- Current Expenses
- Interest Rates
Everyone has different financial goals and obligations, so before doing any home shopping, you should set your own budget to determine how much you can afford to pay towards a mortgage and maintain a comfortable lifestyle. Just because you might be able to get approved for a certain amount by the bank doesn’t mean you’ll be comfortable paying that amount every month. So, create a budget that is realistic for your financial situation.
Practically every lender will want to know that you have a comfortable amount of savings before they approve you for a loan, so make sure you have a substantial amount of liquid funds. You’ll need to have enough saved to pay the down payment, which should be between $19,000 and $104,000, depending on the loan size and the lender’s requirements. But you also don’t want to put all of your savings toward the down payment, so be sure that you have a decent cushion left over to prepare for emergencies.
While setting your budget, you should also look at your current expenses. If you have debts or expenses that you need to pay, you should consider them when applying for a loan. Your debt-to-income ratio will impact the interest rate given to you by a lender. You should also consider other expenses such as childcare, utility bills, phone bills, internet, and any additional regular payment you have when creating your financial plan.
The current interest rates will also impact how much home you can reasonably afford. While your lender will assign you a specific interest rate based on your financial credentials, they are also impacted by broader economic factors. Interest rates set by the Federal Reserve will determine how much it costs for banks to borrow money from each other, which will also affect how much it costs to lend money to you. So, pay attention to the economy, in addition to taking stock of your own financial situation.

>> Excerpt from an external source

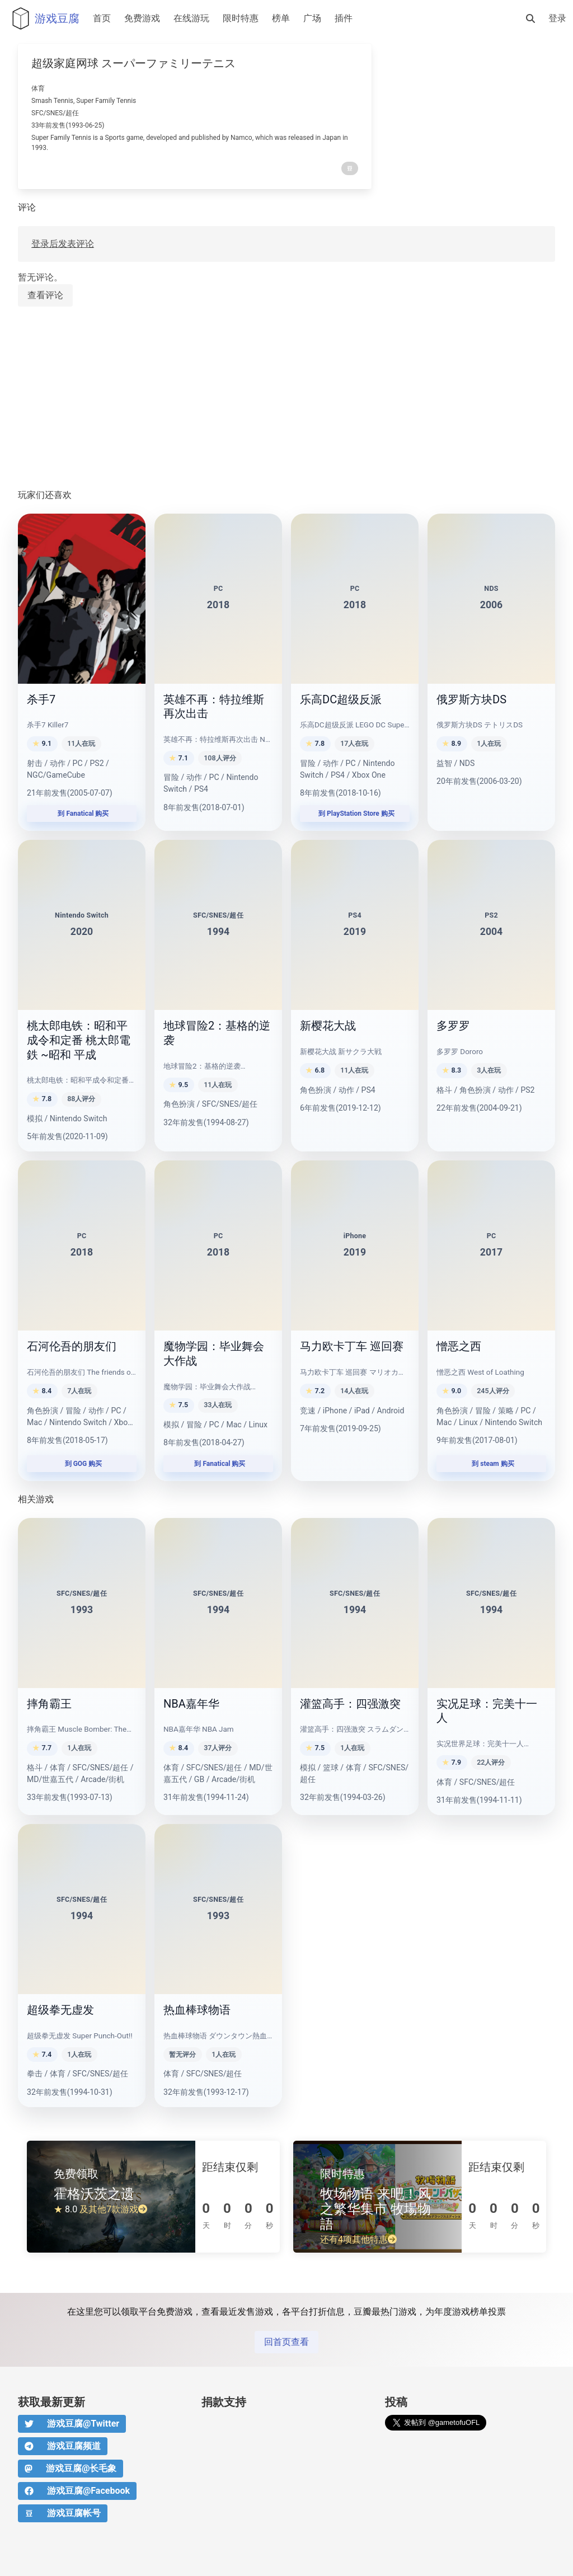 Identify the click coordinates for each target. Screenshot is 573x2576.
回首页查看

Personal finance experts recommend spending no more than 28% of your gross monthly income on your mortgage payments. So, if you have a $150,000 salary, you should spend at most $42,000 per year or $3500 per month. While you may be comfortable with more or less depending on your financial situation, the 28% rule is a good rule of thumb when creating a budget. Here are a few examples of how the 28% rule can help determine how much house you can afford.
- Great Credit Full Down Payment
- Good Credit Average Down Payment
- Low Credit Low Down Payment
1. Great Credit Full Down Payment
Credit Score: 750
Down Payment: 20%
Interest Rate: 7.112%
Max Home Price: $521,200
With a credit score of 750 and a full 20% down payment, you could be approved for an interest rate of about 7.112%., which means a monthly loan payment of about $2805 and an additional $695 in taxes and fees. Therefore, the most expensive home you could afford would be worth about $521,200 while still observing the 28% rule.
2. Good Credit Average Down Payment
Credit Score: 700
Down Payment: 12%
Interest Rate: 7.327
Max Home Price: $448,500
You would likely be approved for an interest rate of about 7.327% with a 700-credit score and a 12% down payment, which would mean a monthly loan payment of about $2,721 and additional taxes and fees of about $779. So, to stay within the 28% rule, the most expensive home you could afford is about $448,500.
3. Low Credit Low Down Payment
Credit Score: 650
Down Payment: 5%
Interest Rate: 7.835%
Max Home Price: $392,000
A credit score of 650 and a down payment of 5% would result in an interest rate of about 7.835%. So, you would end up with a monthly loan payment of around $2,736 and an additional $764 in taxes and fees. Based on those figures, to adhere to the 28% rule, the most expensive home you could afford would be worth about $392,000.
The size and value of the home you purchase will depend on many factors, including your finances and what you require to live a comfortable lifestyle. While the numbers play a major role, you must feel confident that you can keep up with payments and other home ownership costs. So, while you will need to create your own budget, generally speaking, you should be able to afford a home in the ballpark of $380,000 to $525,000 with a $150,000 salary.